推荐意见
关于运动应该有一个标准的推荐意见,如同非糖尿病人群的标准一样,然而,如果出现糖尿病大血管和微血管并发症,那么运动标准应该进行适当的修改。E
应该对所有年龄的患者(或者儿童患者的照顾者)进行宣教,如何预防和管理运动中或运动后出现的低血糖。E
应该告知每个患者运动前的安全血糖水平(经典的运动前血糖水平不低于5.6mmol/l,根据患者病情和运动类型不同进行调整)。E
减少运动前进餐/加餐时的胰岛素用量,或者增加食物摄入量,有助于提高运动前的血糖水平从而减少低血糖的发生风险。
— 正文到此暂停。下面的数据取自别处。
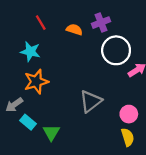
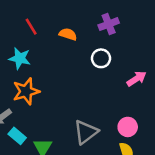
purple cross: (101, 23) -> (109, 24), moved
white circle: (116, 50) -> (101, 58), moved, size x0.6
gray triangle: (91, 101) -> (86, 132), moved

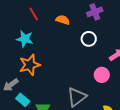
pink circle: (128, 127) -> (102, 75), moved

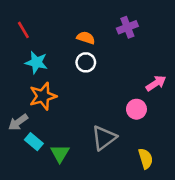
red line: (34, 14) -> (23, 30), moved
white circle: (89, 39) -> (86, 62), moved

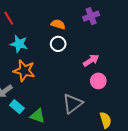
pink arrow: (156, 83) -> (91, 60), moved
orange star: (43, 96) -> (24, 71), turned 30
green triangle: (60, 153) -> (38, 116), turned -42

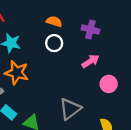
purple cross: (91, 16) -> (90, 29), moved, turned 35
pink circle: (98, 81) -> (109, 84), moved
E
减少运动后的整个夜间基础胰岛素用量,预防运动诱发的延迟性低血糖的发生风险。C
尽可能频繁地进行SMBG(运动前、运动中和运动后),以预防、检测出和治疗低血糖或者高血糖。E
应该在运动前和运动后准备好现成的碳水化合物,预防和治疗可能的低血糖时间。E
治疗目标
总体目标
高血糖是糖尿病的特点,高血糖和并发症的发生直接相关。因此,血糖控制是糖尿病管理的基础。糖尿病控制和并发症试验(DiabetesControlandComplicationsTrial,DCCT)是一项前瞻性随机对照试验,比较了1型糖尿病患者的强化血糖控制和标准血糖控制。
DCCT研究结果发现,与标准血糖控制(HbA1c控制在9%),HbA1c控制在7%可以明显的减少1型糖尿病患者微血管并发症的发生风险。糖尿病干预和并发症的流行病学研究(EpidemiologyofDiabetesInterventionsandComplications,EDIC)是DCCT队列研究的后续随访研究。EDIC研究显著指出,先前接受强化治疗的患者在后续的随访研究中持续在大血管和微血管并发症方面受益,即使之后这些患者的血糖控制恶化了。
当HbA1c和血糖都需要达标时,ADA强调血糖目标进行个体化,达到最佳血糖控制状态的同时,严重低血糖和高血糖的发生风险最低(表1)。
应该根据糖尿病的病程、年龄/预期寿命、伴发疾病、已知的冠心病或者终末期微血管并发症、无意识性低血糖及每个患者自己的顾虑,设定个体化的血糖控制标准。大致上比较严格的血糖控制标准可能适合个别糖尿病患者。如果HbA1c没有达标,但是餐前血糖已经达标,这时餐后血糖就是治疗的目标。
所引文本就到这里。